Romy Ribitzky:        What legal murkiness do you enter when you encourage your employees to blog, tweet, etc. about your organization, their projects?

Jonathan Pink:    Asking employees to blog, tweet, etc. about their employer can be a double-edged sword both legally and otherwise.  You may recall that Comcast was the subject of some highly unfavorable bulletin-board posts, and the negative commentary posed a real PR danger to the company.  One rogue employee took it upon himself to set the record straight by posting positive comments and addressing the inaccuracies that were multiplying on the web.  When word reached upper-management, the immediate reaction was to reel in this employee.  But the company’s CEO saw it differently, he saw the benefit of this fellow addressing the inaccuracies and posting the good word about the company.  The result was, the employee was given not just the right to continue.

From a legal standpoint, having an employee in this position can also present problems.  Is the employee then speaking on behalf of the company as an authorized agent?  Probably, and if so, his or her statements may be attributed to the company itself.  This can have unexpected and unintended ramifications.  Another issue is copyright infringement.  If the employee decides to lift text from another source for use on the company-sponsored blog, not only will the employee be liable for infringement, but the company too may find itself facing an infringement claim, or at the very least a Digital Millennium Copyright Act takedown notice.  A tougher call would be if the employee disparaged a third party on the company sponsored blog.  The Telecommunications Act of 1996 (47 USC 230(c)) may provide protection to the company, depending on whether it had control over the employee’s content, while the employee individually would have no protection.   
Romy Ribitzky:   What are the privacy risks with searching a candidate’s social media sites as a factor in the employment decision?

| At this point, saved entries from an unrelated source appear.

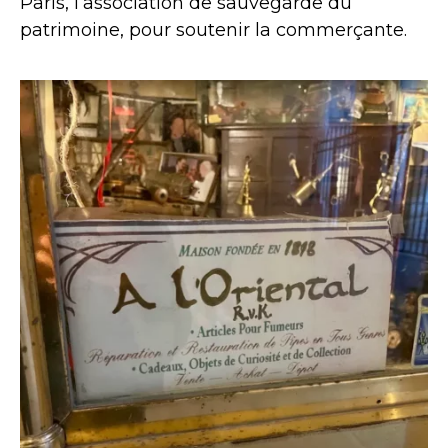
Paris, l’association de sauvegarde du
patrimoine, pour soutenir la commerçante.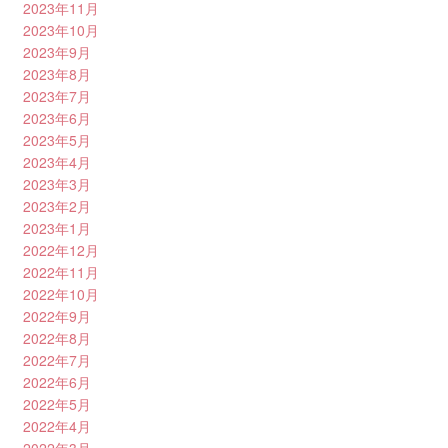
2023年11月
2023年10月
2023年9月
2023年8月
2023年7月
2023年6月
2023年5月
2023年4月
2023年3月
2023年2月
2023年1月
2022年12月
2022年11月
2022年10月
2022年9月
2022年8月
2022年7月
2022年6月
2022年5月
2022年4月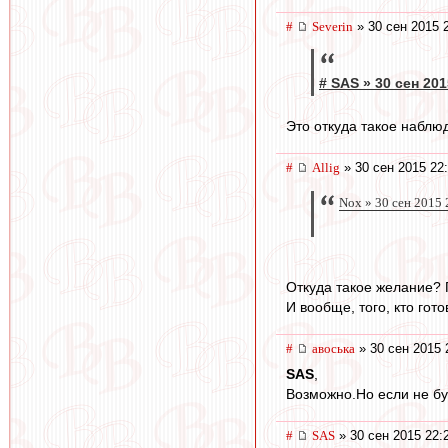
#
Severin
» 30 сен 2015 
# SAS » 30 сен 201
Это откуда такое наблю
#
Allig
» 30 сен 2015 22
Nox » 30 сен 2015 
Откуда такое желание? П
И вообще, того, кто гот
#
авоська
» 30 сен 2015 
SAS
,
Возможно.Но если не бу
#
SAS
» 30 сен 2015 22: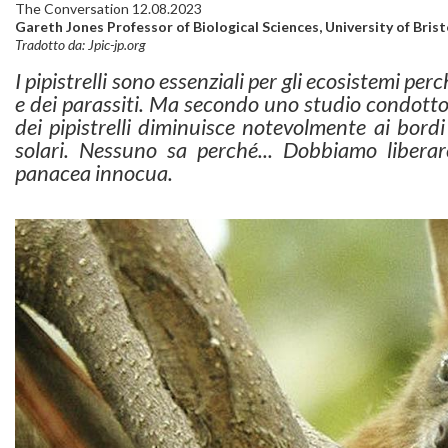
The Conversation 12.08.2023
Gareth Jones Professor of Biological Sciences, University of Brist
Tradotto da: Jpic-jp.org
I pipistrelli sono essenziali per gli ecosistemi per
e dei parassiti. Ma secondo uno studio condotto 
dei pipistrelli diminuisce notevolmente ai bord
solari. Nessuno sa perché... Dobbiamo liberarc
panacea innocua.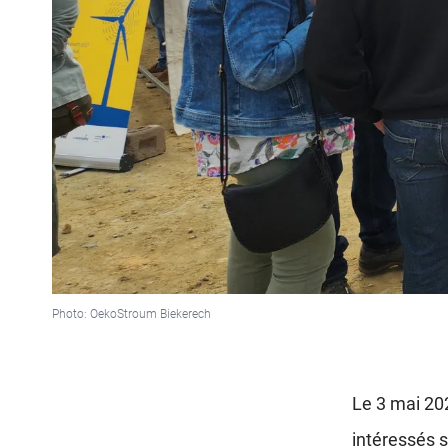
Photo: OekoStroum Biekerech
Le 3 mai 20
intéressés s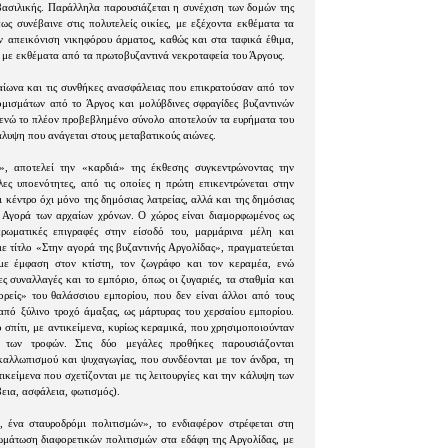
ασιλικής. Παράλληλα παρουσιάζεται η συνέχιση των δομών της
ως συνέβαινε στις πολυτελείς οικίες, με εξέχοντα εκθέματα τα
 απεικόνιση νικηφόρου άρματος, καθώς και στα ταφικά έθιμα,
, με εκθέματα από τα πρωτοβυζαντινά νεκροταφεία του Άργους.
ίωνα και τις συνθήκες ανασφάλειας που επικρατούσαν από τον
μισμάτων από το Άργος και μολύβδινες σφραγίδες βυζαντινών
ενώ το πλέον προβεβλημένο σύνολο αποτελούν τα ευρήματα του
άλυψη που ανάγεται στους μεταβατικούς αιώνες.
», αποτελεί την «καρδιά» της έκθεσης συγκεντρώνοντας την
ες υποενότητες, από τις οποίες η πρώτη επικεντρώνεται στην
 κέντρο όχι μόνο της δημόσιας λατρείας, αλλά και της δημόσιας
ν Αγορά των αρχαίων χρόνων. Ο χώρος είναι διαμορφωμένος ως
ερωματικές επιγραφές στην είσοδό του, μαρμάρινα μέλη και
με τίτλο «Στην αγορά της βυζαντινής Αργολίδας», πραγματεύεται
με έμφαση στον κτίστη, τον ζωγράφο και τον κεραμέα, ενώ
ς συναλλαγές και το εμπόριο, όπως οι ζυγαριές, τα σταθμία και
ρείς» του θαλάσσιου εμπορίου, που δεν είναι άλλοι από τους
 από ξύλινο τροχό άμαξας, ως μάρτυρας του χερσαίου εμπορίου.
 σπίτι, με αντικείμενα, κυρίως κεραμικά, που χρησιμοποιούνταν
 των τροφών. Στις δύο μεγάλες προθήκες παρουσιάζονται
 καλλωπισμού και ψυχαγωγίας, που συνδέονται με τον άνδρα, τη
ικείμενα που σχετίζονται με τις λειτουργίες και την κάλυψη των
εια, ασφάλεια, φωτισμός).
, ένα σταυροδρόμι πολιτισμών», το ενδιαφέρον στρέφεται στη
ωμάτωση διαφορετικών πολιτισμών στα εδάφη της Αργολίδας, με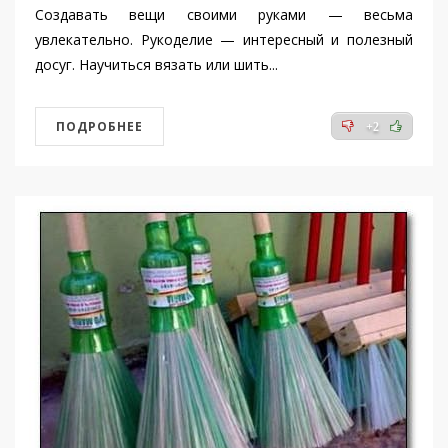
Создавать вещи своими руками — весьма
увлекательно. Рукоделие — интересный и полезный
досуг. Научиться вязать или шить...
ПОДРОБНЕЕ
+2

Jonathan Pink:    If a prospective employee places his or her content on the web, he/she should fully expect that will be discovered by a prospective employer.  If the candidate placed the content onto the web, there are few – - if any – - privacy rights he or she could claim.  An interesting footnote on that point, I have a client that is a large media company head quartered in New York.  The client recently mentioned that it now requires perspective employees to “friend” it on Facebook so that the HR department can have a look at would-be employees beyond what is reflected in their resumes.  As long as the perspective employee agrees to this, there is nothing illegal about it.  Moreover, while it may appear somewhat invasive, it also may prove very helpful in making employment decisions that save the company money down the line.

 Romy Ribitzky:  What privacy risks are associated with monitoring your employees on social media platforms while they’re at work?

Jonathan Pink:    The general rule of thumb is that an employee has no right to privacy over anything he or she writes, posts, or retrieves from the web while using an employer’s computer.  This includes emails, and Facebook posts.  The employer has the right to monitor employees’ computers – - and many companies make frequent use of this right.  So, in a nutshell, employees should assume that they have no privacy rights with respect to any social media platforms they interact with while at work. 

Romy Ribitzky:  What should you consider when developing internal social networking sites for employees?

Jonathan Pink:    When developing internal social networking sites for employees, common sense and discretion should dictate the rules of the road.  Obviously rules need to put into place, and followed rigorously, to protect fellow employees and company property.  This means staying clear of disparaging, taunting and threatening co-workers, and using discretion before publishing non-public, company information.  So, employees need to remember that what they post is public, or semi-public, and they need to “play nice.”  What one employee regards as funny may be viewed by others as derogatory, insulting, threatening, inappropriate and/or offensive, any one of which could cost the posting employee his or her job.  Employees should allow their conduct to be governed by the maxim “discretion is the better part of valor.”  And if an employee doesn’t think he or she can live within such guidelines, they should opt-out of any participation in such a venue.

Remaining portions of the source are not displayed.